Pierre Deladonchamps : Le corps est un outil tout comme la voix ou le regard. Mais on ne maîtrise pas toujours tous ces outils et c’est tant mieux. Ils jouent ensemble. Il y a un langage corporel que j’essaye de déterminer pour chaque personnage que j’interprète. Le corps de mes partenaires est évidemment important. Le rapport d’un corps par rapport à l’autre, l’alchimie etc…

Comment s’est passée la collaboration avec André Téchiné ?

Pierre Deladonchamps : C’est un grand metteur en scène. Il est à la fois très précis et souple. Il aime qu’on le surprenne. C’est par ailleurs un homme pudique, drôle et assez torturé.

Vous avez beaucoup travaillé sur la marge à travers vos rôles, et plus encore avec celui de Paul/Suzanne, qui n’est jamais là où on l’attend, pourtant contrairement à ce personnage qui s’efface peu à peu (jusqu’à disparaître), votre notoriété grandit, comment expliquez-vous ces choix ? Qu’est-ce qui vous pousse à faire un film ?

Pierre Deladonchamps : J’aime les histoires et les personnages qui sortent des sentiers battus. J’aime également que les films que je choisis puissent éveiller le débat sur des sujets parfois peu ou mal abordés.

Paul est un personnage qui finalement s’engage peu, à cause notamment de la peur de la guerre, de votre côté, diriez-vous que vos rôles font de vous un acteur engagé ?

Pierre Deladonchamps : Je pense que certains films, et a fortiori certains rôles ont une portée politique. Ils insufflent des idées, des visions de notre société. A ce titre, oui, je dirais que je tente de porter des projets engageants, mais pas systématiquement.

Pierre Deladonchamps et Céline Sallette à Cannes 2017

Pour revenir plus précisément au film, et à la manière dont la sexualité y est abordée, dépassant les questions de genre, que pouvez-vous dire du rapport qu’entretient Nos années folles avec la sexualité des personnages, et la manière dont elle apparaît à l’écran ?

Pierre Deladonchamps : La communion des corps fait oublier la guerre, on s’étreint pour se consoler, pour se sentir vivant. Puis Paul se transforme pour se cacher, pour finalement se montrer fièrement en Suzanne, susciter le désir et oublier Paul. Concernant la sexualité à l’écran dans le film, elle est sensuelle, proche des corps, avec eux, mais avec pudeur tout de même

Dans le film vous entrez dans la peau d’une femme,et dans la vie réelle, quelle femme auriez-vous rêvé d’être ?

Pierre Deladonchamps : Muriel Robin

Avez-vous eu une influence primordiale pour vous lancer dans le métier d’acteur, un film qui vous reste en mémoire plus qu’un autre ?
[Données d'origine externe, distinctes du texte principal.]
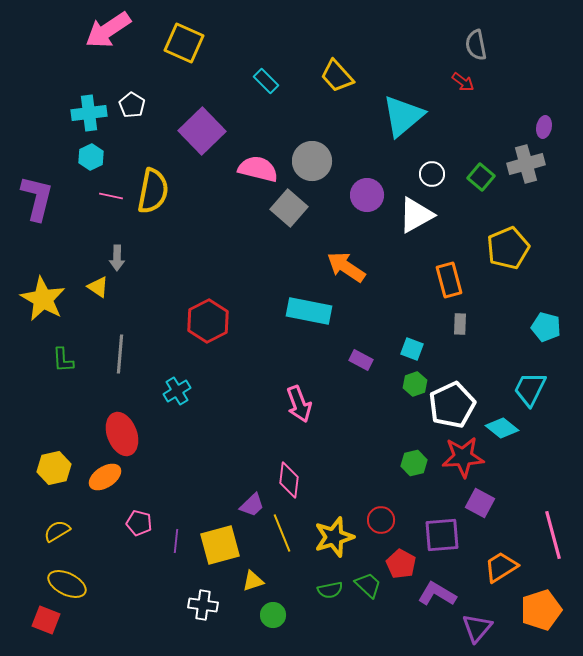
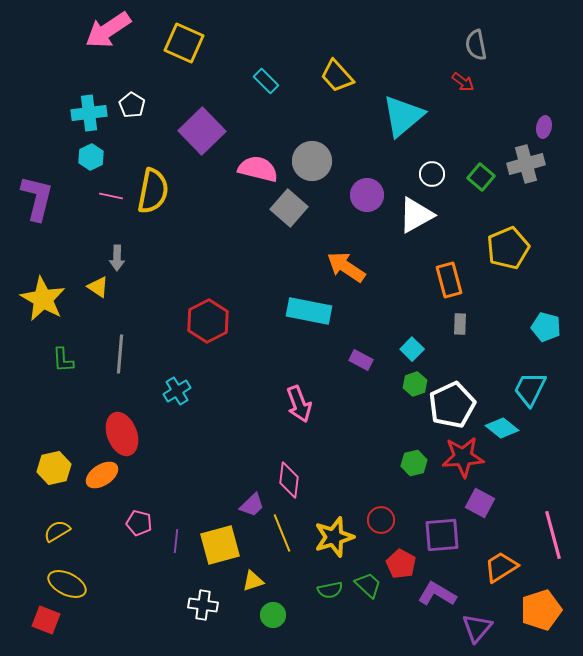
cyan square at (412, 349): rotated 25 degrees clockwise
orange ellipse at (105, 477): moved 3 px left, 2 px up
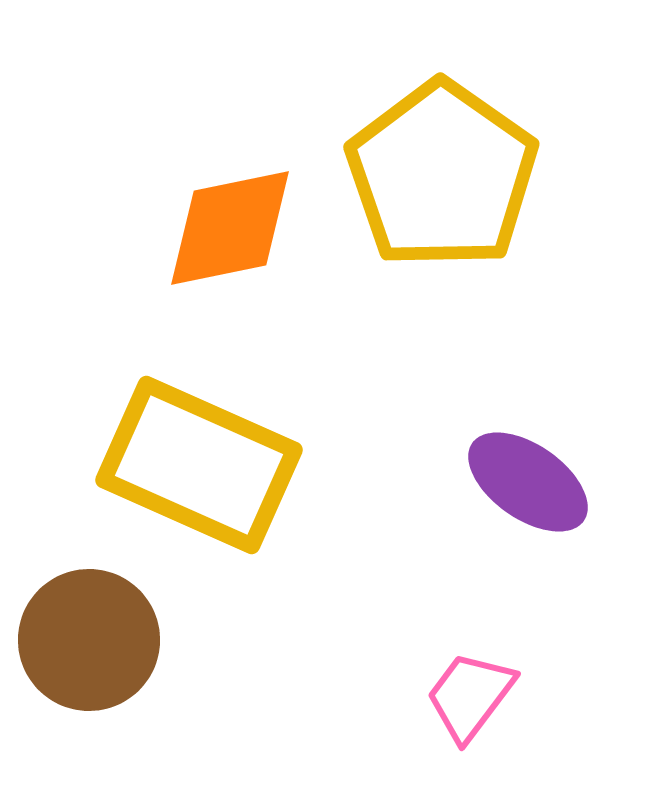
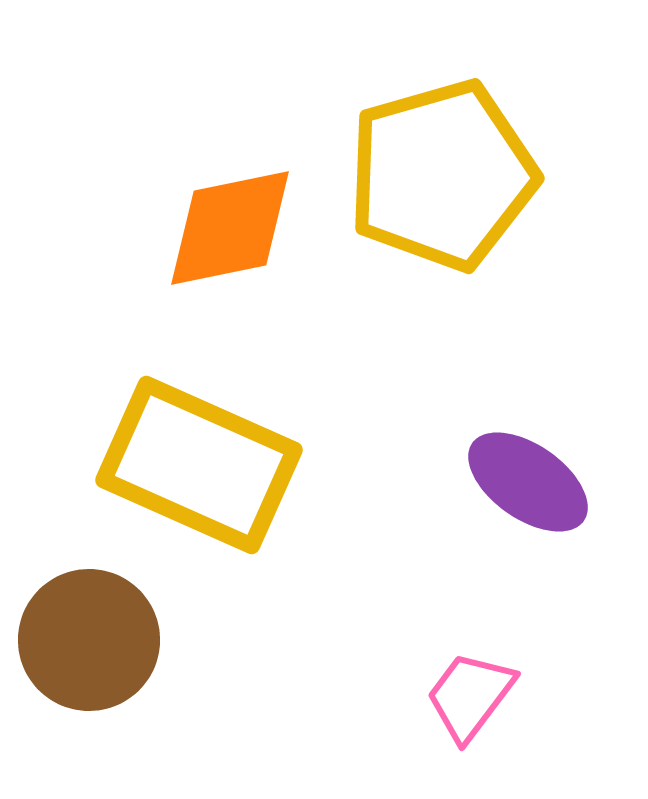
yellow pentagon: rotated 21 degrees clockwise
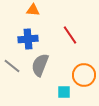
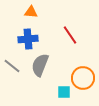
orange triangle: moved 2 px left, 2 px down
orange circle: moved 1 px left, 3 px down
Pierre Deladonchamps : Non je suis devenu acteur sans vraiment en avoir rêvé. Un genre de hasard. Enfin, si l’on croit au hasard…
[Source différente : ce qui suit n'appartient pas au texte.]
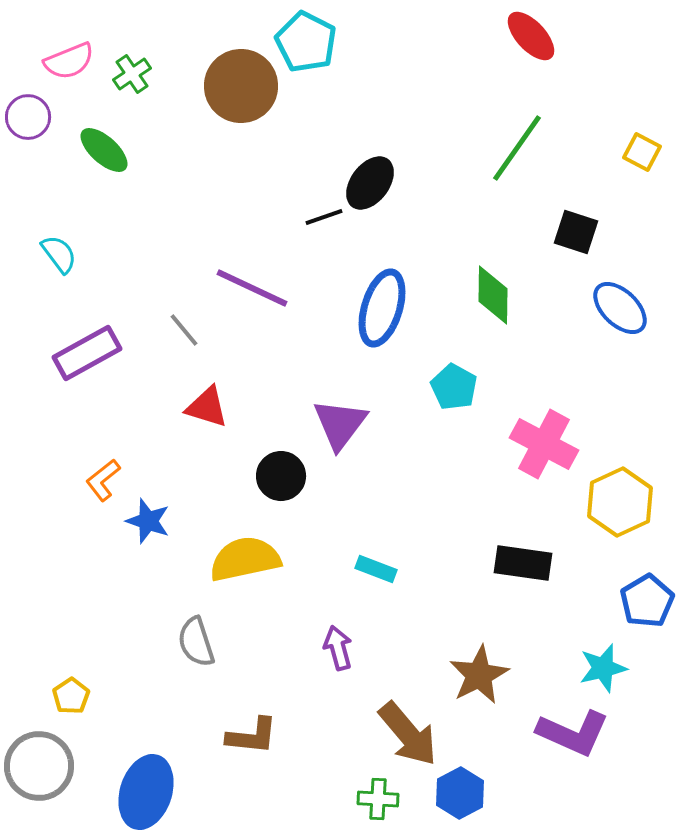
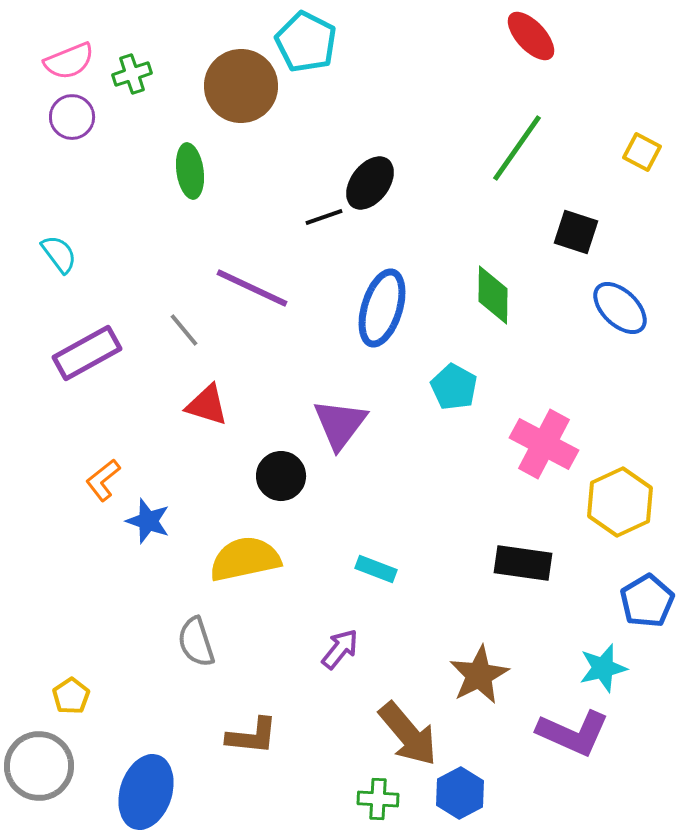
green cross at (132, 74): rotated 15 degrees clockwise
purple circle at (28, 117): moved 44 px right
green ellipse at (104, 150): moved 86 px right, 21 px down; rotated 40 degrees clockwise
red triangle at (207, 407): moved 2 px up
purple arrow at (338, 648): moved 2 px right, 1 px down; rotated 54 degrees clockwise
Cineseriesmag est aussi un média consacré aux séries, genre dans lequel vous vous êtes aussi exercé avec Trepalium, quelle série vous attire particulièrement en ce moment ?

Pierre Deladonchamps : La dernière série que j’ai regardée c’est Dix pour cent que j’aime beaucoup. Sinon ces derniers mois je n’ai pas pris le temps de regarder des séries. C’est vraiment chronophage.
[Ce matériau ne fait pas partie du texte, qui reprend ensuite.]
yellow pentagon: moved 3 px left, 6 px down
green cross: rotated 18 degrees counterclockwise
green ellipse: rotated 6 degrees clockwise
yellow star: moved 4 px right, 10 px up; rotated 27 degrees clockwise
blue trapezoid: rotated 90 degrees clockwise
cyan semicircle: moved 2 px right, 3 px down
Enfin, nos lecteurs ont certainement déjà hâte de vous revoir sur les écrans, il y a notamment un film avec Christophe Honoré il me semble… quels sont vos projets en cours ?

Pierre Deladonchamps : J’ai tourné une comédie familiale qui s’appelle Big Bang de Cécilia Rouaud avec Vanessa Paradis, Camille Cottin, Jean Pierre Bacri et Chantal Lauby. Un autre film avec Karin Viard et Clovis Cornillac, Les Chatouilles, d’Andrea Bescond et Eric Métayer, qui aborde la pedophilie. Enfin, un film suisse de Bettina Oberli avec Melanie Thierry qui s’appelle Le vent tourne et qui aborde l’écologie de jeunes agriculteurs sur fond de tempête conjugale.